Fortemente impegnata nella sfida anche il gruppo Stellantis: inedite Alfa Romeo e Lancia, avranno solo motori elettrici. Unendosi alle 75 Bev dei 14 marchi del gruppo italo-francese previste a listino entro il 2030, per un target annuo pari a 5 milioni di veicoli, grazie a 30 miliardi da investire nel piano Dare Forward. Non solo, la stessa Toyota, di approccio aperto e conscia dei decenni impiegati a vincere con le ibride, ha stanziato 62 miliardi fino al 2030, per auto elettriche e servizi relativi, con target a 3,5 milioni di veicoli l'anno. In Mercedes l'elettrico è dato per «scontato», pur se non dogma assoluto e globale: con obiettivo 2030 fatto di nuove Bev e 60 miliardi d'investimento. Restando in Germania, Bmw ha dato target 2025 per due milioni di proprie auto a batteria (Phev incluse) arrivando poi ad averne su strada dieci milioni, nel 2030.

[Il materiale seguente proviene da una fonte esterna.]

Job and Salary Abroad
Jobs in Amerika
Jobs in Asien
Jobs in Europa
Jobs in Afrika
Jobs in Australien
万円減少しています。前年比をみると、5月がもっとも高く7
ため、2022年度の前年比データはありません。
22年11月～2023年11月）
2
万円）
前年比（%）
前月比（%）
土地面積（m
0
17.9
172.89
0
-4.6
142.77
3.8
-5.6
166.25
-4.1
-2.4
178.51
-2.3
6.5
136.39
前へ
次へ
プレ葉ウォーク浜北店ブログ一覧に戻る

La francese Renault, attenta ai costi con 30 miliardi da investire, in cinque piattaforme per i veicoli elettrificati dell'Alleanza (incluse Nissan e Mitsubishi), l'ad Luca De Meo in veste di presidente Acea evidenzia però le regole. Partendo dalla norma Euro7, necessaria di revisione a suo avviso. «Servono risorse al cambiamento, la scelta senza ascoltare tutte le voci (sulle Bev come prima soluzione, ndr) non è da rifiutare. Vogliamo de carbonizzare, ma con una politica concertata: per arrivare a zero emissioni in breve, la transizione è sport di squadra. Ci sono concorrenti che il sistema può gestire, con regole di reciprocità, per portare valore aggiunto, ma l'elettrico resta oggi frenato da infrastrutture e costi».

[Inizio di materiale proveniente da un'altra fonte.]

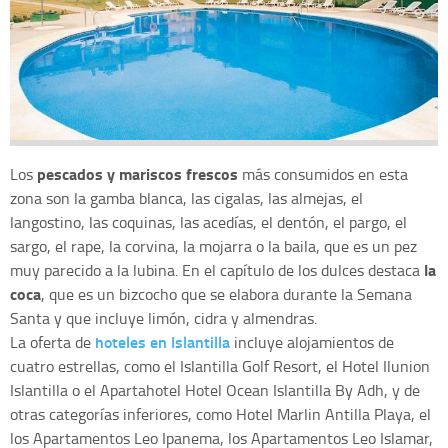
pescados y mariscos frescos
Los
más consumidos en esta
zona son la gamba blanca, las cigalas, las almejas, el
langostino, las coquinas, las acedías, el dentón, el pargo, el
sargo, el rape, la corvina, la mojarra o la baila, que es un pez
la
muy parecido a la lubina. En el capítulo de los dulces destaca
coca
, que es un bizcocho que se elabora durante la Semana
Santa y que incluye limón, cidra y almendras.
hoteles en Islantilla
La oferta de
incluye alojamientos de
cuatro estrellas, como el Islantilla Golf Resort, el Hotel Ilunion
Islantilla o el Apartahotel Hotel Ocean Islantilla By Adh, y de
otras categorías inferiores, como Hotel Marlin Antilla Playa, el
los Apartamentos Leo Ipanema, los Apartamentos Leo Islamar,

In un momento dove le case si preoccupano dell'approvvigionamento dei metalli rari, necessari alle batterie delle auto elettriche, si parla anche di accordi tra le stesse per gestirne al meglio la fornitura, collaborando. Per esempio la recente operazione per le miniere in Brasile, a cui partecipano anche Volkswagen e Stellantis: i due gruppi metteranno circa 100 milioni a testa, per sfruttare nichel e rame. Anche se restando alle case europee, le stime dicono che la ricercata indipendenza di produzione batterie dalla Cina sarà ottenuta non prima del 2026.
Un tema caldeggiato per l'Italia, è poi quello dei biocarburanti: una delle opzioni low-carbon fuels che applicata su larga scala, senza sconvolgere tecnologie in uso dai veicoli termici, può dare un contributo a tagliare emissioni. Valutate bene costi benefici dei carburanti green, viene da dire, tra cui gli eFuel sintetici cari all'industria tedesca.
Alla luce della neutralità riscoperta, sposata da marchi premium europei ma anche da Mazda, che ricorda come il 3 percento di miscela a «LCF», farebbe già ora quanto non riescono le pur evolute Bev, per le emissioni. In questo l'Italia può avere un ruolo, con lo sviluppo dei biocarburanti, la conversione in bioraffinerie e le opportunità nella ricerca.